Like Benaras, Bateshwar was a seat of learning. The chief spoken language of the place was Soreseni which was developed into Brajbhasha. The great Goswami Tulsidas, “roamed here and did penance. Because of the inroads of crime and the difficult terrain, it is no longer a populous town but is still held in high esteem and vast multitudes of people visit the temples during the Kartik Purnima. As of old, it revives itself as a big trade centre; at the fair held on the occasion hundreds of thousands of animals, from goats and donkeys to elephants, exchange hands. The fair is reckoned as the biggest of its kind in Northern India.” Things have changed since the 1970s and Bateshwar is now not so crime-ridden.
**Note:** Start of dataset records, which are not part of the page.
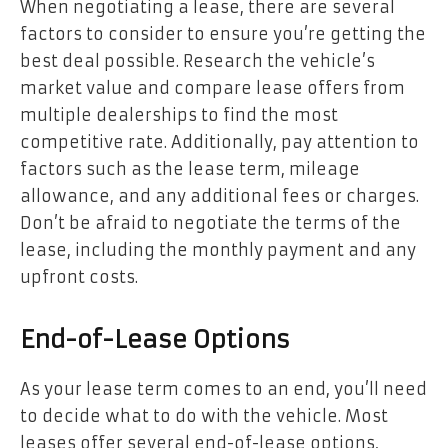
When negotiating a lease, there are several
factors to consider to ensure you’re getting the
best deal possible. Research the vehicle’s
market value and compare lease offers from
multiple dealerships to find the most
competitive rate. Additionally, pay attention to
factors such as the lease term, mileage
allowance, and any additional fees or charges.
Don’t be afraid to negotiate the terms of the
lease, including the monthly payment and any
upfront costs.
End-of-Lease Options
As your lease term comes to an end, you’ll need
to decide what to do with the vehicle. Most
leases offer several end-of-lease options,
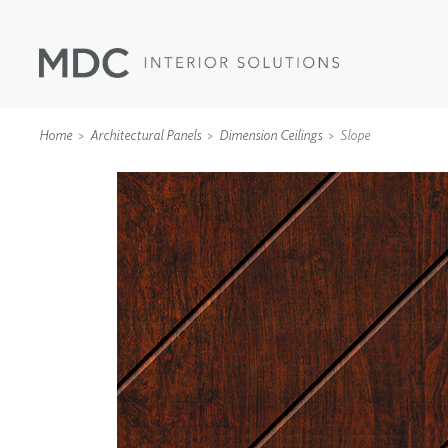
Home
Architectural Panels
Dimension Ceilings
Slope
WALLCOVERINGS
TYPE II
SPECIALTY EFFECTS
TEXTILES
WALL PROTECTION
ACOUSTIC SOLUT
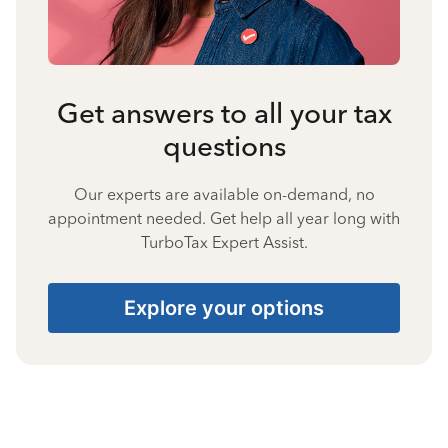
Get answers to all your tax
questions
Our experts are available on-demand, no
appointment needed. Get help all year long with
TurboTax Expert Assist.
Explore your options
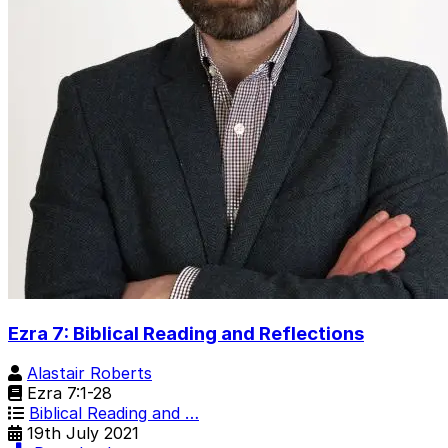
Ezra 7: Biblical Reading and Reflections
Alastair Roberts
Ezra 7:1-28
Biblical Reading and …
19th July 2021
Bateshwar is also sacred to the Buddhists. Cunningham, who explored the area in 1871, discovered some Buddhist relics, coins of Apollodotus and some Pathian money in the vicinity of the temples. It is, hence, a place of pilgrimage to all sects of the Hindus and one of great interest to the archaeologists. This naturally shaped Atal Bihari Vajpayee’s outlook, reflected in his poetry and other writings. It was, therefore, appropriate that part of his ashes were immersed at Bateshwar ghat.